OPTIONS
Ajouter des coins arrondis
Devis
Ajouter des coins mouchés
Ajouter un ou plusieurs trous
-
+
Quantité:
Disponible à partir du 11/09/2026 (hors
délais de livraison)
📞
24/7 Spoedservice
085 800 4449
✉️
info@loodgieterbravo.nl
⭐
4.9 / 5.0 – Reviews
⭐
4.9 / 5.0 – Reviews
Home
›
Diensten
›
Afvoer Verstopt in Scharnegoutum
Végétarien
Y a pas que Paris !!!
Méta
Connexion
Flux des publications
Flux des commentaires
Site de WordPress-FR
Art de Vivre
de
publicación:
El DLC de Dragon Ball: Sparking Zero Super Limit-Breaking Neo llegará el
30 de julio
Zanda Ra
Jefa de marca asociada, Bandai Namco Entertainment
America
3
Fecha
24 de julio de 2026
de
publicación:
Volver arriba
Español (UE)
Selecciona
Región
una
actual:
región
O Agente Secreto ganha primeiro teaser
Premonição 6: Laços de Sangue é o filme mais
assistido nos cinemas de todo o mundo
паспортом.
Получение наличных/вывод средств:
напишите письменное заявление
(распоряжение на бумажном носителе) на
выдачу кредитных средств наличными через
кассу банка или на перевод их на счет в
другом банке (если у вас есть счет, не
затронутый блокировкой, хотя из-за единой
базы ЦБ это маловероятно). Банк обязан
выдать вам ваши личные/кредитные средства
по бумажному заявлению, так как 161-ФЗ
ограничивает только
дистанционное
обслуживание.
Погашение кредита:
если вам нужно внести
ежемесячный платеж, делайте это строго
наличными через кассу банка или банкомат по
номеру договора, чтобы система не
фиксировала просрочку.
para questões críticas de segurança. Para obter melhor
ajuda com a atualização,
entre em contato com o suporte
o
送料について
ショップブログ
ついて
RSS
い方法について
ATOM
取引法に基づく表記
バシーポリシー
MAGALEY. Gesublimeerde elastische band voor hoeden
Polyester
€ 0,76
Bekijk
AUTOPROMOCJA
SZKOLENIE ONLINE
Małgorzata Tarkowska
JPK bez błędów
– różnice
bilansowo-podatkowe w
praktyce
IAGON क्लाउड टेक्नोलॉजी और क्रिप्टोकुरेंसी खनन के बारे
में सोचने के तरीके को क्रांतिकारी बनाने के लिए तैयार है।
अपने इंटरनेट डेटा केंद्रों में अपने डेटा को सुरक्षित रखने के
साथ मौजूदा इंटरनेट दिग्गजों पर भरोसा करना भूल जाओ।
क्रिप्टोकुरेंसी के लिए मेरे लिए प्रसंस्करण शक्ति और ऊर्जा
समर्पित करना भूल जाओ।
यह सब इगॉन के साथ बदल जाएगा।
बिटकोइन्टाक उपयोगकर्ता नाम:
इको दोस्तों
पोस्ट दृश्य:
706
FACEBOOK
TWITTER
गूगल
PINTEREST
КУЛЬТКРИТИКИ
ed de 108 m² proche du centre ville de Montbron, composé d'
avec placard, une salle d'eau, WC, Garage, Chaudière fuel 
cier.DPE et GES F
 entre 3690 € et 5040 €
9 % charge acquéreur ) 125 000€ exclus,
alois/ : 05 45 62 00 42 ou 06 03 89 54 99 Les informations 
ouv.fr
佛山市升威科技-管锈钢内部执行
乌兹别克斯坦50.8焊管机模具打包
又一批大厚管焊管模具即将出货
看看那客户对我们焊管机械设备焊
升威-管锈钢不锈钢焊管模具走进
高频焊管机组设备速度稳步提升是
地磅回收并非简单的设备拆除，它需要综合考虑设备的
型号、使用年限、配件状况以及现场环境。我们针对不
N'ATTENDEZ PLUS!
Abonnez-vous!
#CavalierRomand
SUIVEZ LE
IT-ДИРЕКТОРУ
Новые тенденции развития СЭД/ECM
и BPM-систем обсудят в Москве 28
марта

══════════

* [Task directions]: Your answer should be the data above, retyped in full and unaltered.

* [Response box]:
OPTIONS
Ajouter des coins arrondis
Devis
Ajouter des coins mouchés
Ajouter un ou plusieurs trous
-
+
Quantité:
Disponible à partir du 11/09/2026 (hors
délais de livraison)
📞
24/7 Spoedservice
085 800 4449
✉️
info@loodgieterbravo.nl
⭐
4.9 / 5.0 – Reviews
⭐
4.9 / 5.0 – Reviews
Home
›
Diensten
›
Afvoer Verstopt in Scharnegoutum
Végétarien
Y a pas que Paris !!!
Méta
Connexion
Flux des publications
Flux des commentaires
Site de WordPress-FR
Art de Vivre
de
publicación:
El DLC de Dragon Ball: Sparking Zero Super Limit-Breaking Neo llegará el
30 de julio
Zanda Ra
Jefa de marca asociada, Bandai Namco Entertainment
America
3
Fecha
24 de julio de 2026
de
publicación:
Volver arriba
Español (UE)
Selecciona
Región
una
actual:
región
O Agente Secreto ganha primeiro teaser
Premonição 6: Laços de Sangue é o filme mais
assistido nos cinemas de todo o mundo
паспортом.
Получение наличных/вывод средств:
напишите письменное заявление
(распоряжение на бумажном носителе) на
выдачу кредитных средств наличными через
кассу банка или на перевод их на счет в
другом банке (если у вас есть счет, не
затронутый блокировкой, хотя из-за единой
базы ЦБ это маловероятно). Банк обязан
выдать вам ваши личные/кредитные средства
по бумажному заявлению, так как 161-ФЗ
ограничивает только
дистанционное
обслуживание.
Погашение кредита:
если вам нужно внести
ежемесячный платеж, делайте это строго
наличными через кассу банка или банкомат по
номеру договора, чтобы система не
фиксировала просрочку.
para questões críticas de segurança. Para obter melhor
ajuda com a atualização,
entre em contato com o suporte
o
送料について
ショップブログ
ついて
RSS
い方法について
ATOM
取引法に基づく表記
バシーポリシー
MAGALEY. Gesublimeerde elastische band voor hoeden
Polyester
€ 0,76
Bekijk
AUTOPROMOCJA
SZKOLENIE ONLINE
Małgorzata Tarkowska
JPK bez błędów
– różnice
bilansowo-podatkowe w
praktyce
IAGON क्लाउड टेक्नोलॉजी और क्रिप्टोकुरेंसी खनन के बारे
में सोचने के तरीके को क्रांतिकारी बनाने के लिए तैयार है।
अपने इंटरनेट डेटा केंद्रों में अपने डेटा को सुरक्षित रखने के
साथ मौजूदा इंटरनेट दिग्गजों पर भरोसा करना भूल जाओ।
क्रिप्टोकुरेंसी के लिए मेरे लिए प्रसंस्करण शक्ति और ऊर्जा
समर्पित करना भूल जाओ।
यह सब इगॉन के साथ बदल जाएगा।
बिटकोइन्टाक उपयोगकर्ता नाम:
इको दोस्तों
पोस्ट दृश्य:
706
FACEBOOK
TWITTER
गूगल
PINTEREST
КУЛЬТКРИТИКИ
ed de 108 m² proche du centre ville de Montbron, composé d'
avec placard, une salle d'eau, WC, Garage, Chaudière fuel 
cier.DPE et GES F
 entre 3690 € et 5040 €
9 % charge acquéreur ) 125 000€ exclus,
alois/ : 05 45 62 00 42 ou 06 03 89 54 99 Les informations 
ouv.fr
佛山市升威科技-管锈钢内部执行
乌兹别克斯坦50.8焊管机模具打包
又一批大厚管焊管模具即将出货
看看那客户对我们焊管机械设备焊
升威-管锈钢不锈钢焊管模具走进
高频焊管机组设备速度稳步提升是
地磅回收并非简单的设备拆除，它需要综合考虑设备的
型号、使用年限、配件状况以及现场环境。我们针对不
N'ATTENDEZ PLUS!
Abonnez-vous!
#CavalierRomand
SUIVEZ LE
IT-ДИРЕКТОРУ
Новые тенденции развития СЭД/ECM
и BPM-систем обсудят в Москве 28
марта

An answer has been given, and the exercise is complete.